ユビキタス・センサ・ネットワークは、通信インフラを必要とせず、いたるところに設置した多数の小型センサ・デバイスから情報を収集するネットワークであり、収集した情報を元に新しい機能やサービスを実現する。センサ・デバイスには近距離通信の無線装置が組み込まれており、アドホックにデバイス同士が接続してネットワークを構成し、センサが取得したデータをマルチホップに集めることが可能である。ユビキタス・センサ・ネットワークで集められたデータは、ゲートウェイ(GW)を介して既存のネットワークへ伝送される。
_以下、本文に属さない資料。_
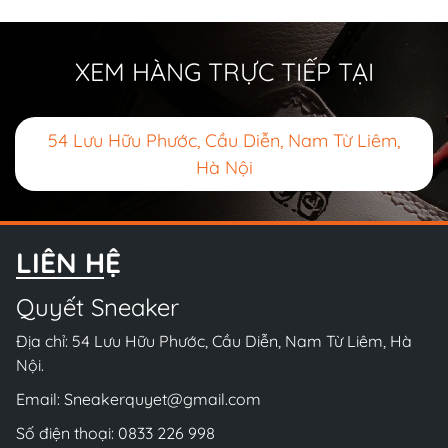
XEM HÀNG TRỰC TIẾP TẠI
54 Lưu Hữu Phước, Cầu Diễn, Nam Từ Liêm,
Hà Nội
LIÊN HỆ
Quyết Sneaker
Địa chỉ: 54 Lưu Hữu Phước, Cầu Diễn, Nam Từ Liêm, Hà
Nội.
Email:
Sneakerquyet@gmail.com
Số điện thoại:
0833 226 998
小型デバイスに搭載するセンサには、以下のような種類がある。またセンサ以外にも機器を制御するような「アクチュエータ」を搭載する小型デバイスもある。
環境情報取得センサ:温度、湿度、照度、圧力、振動、赤外線、加速度、煙、CO2濃度、花粉、音量、降水量、など
生体情報取得センサ:体温、心拍、発汗、心電、筋電、血圧、血流、血糖値、など
アクチュエータ:照明・空調のON/OFFスイッチや切替スイッチ、可変量スイッチ、各種機械装置(家庭、オフィス、工場、車内など)の制御スイッチ、など
これらのセンサやアクチュエータを備えた小型デバイスを利用して、さまざまな観測システムを実現できる。例えば工場において、機械装置の回転部分に振動センサを取り付けて回転軸のブレを観測することで、モータの劣化などを保全管理することができる。また、オフィスに数m間隔で温度センサを設置し、従来よりも小さいエリア単位で温度分布を管理すると共に、空調の吹き出し口に風向や風量を制御するアクチュエータを設置して、エリアごとに空調制御することで、快適な空間を実現することが可能となる。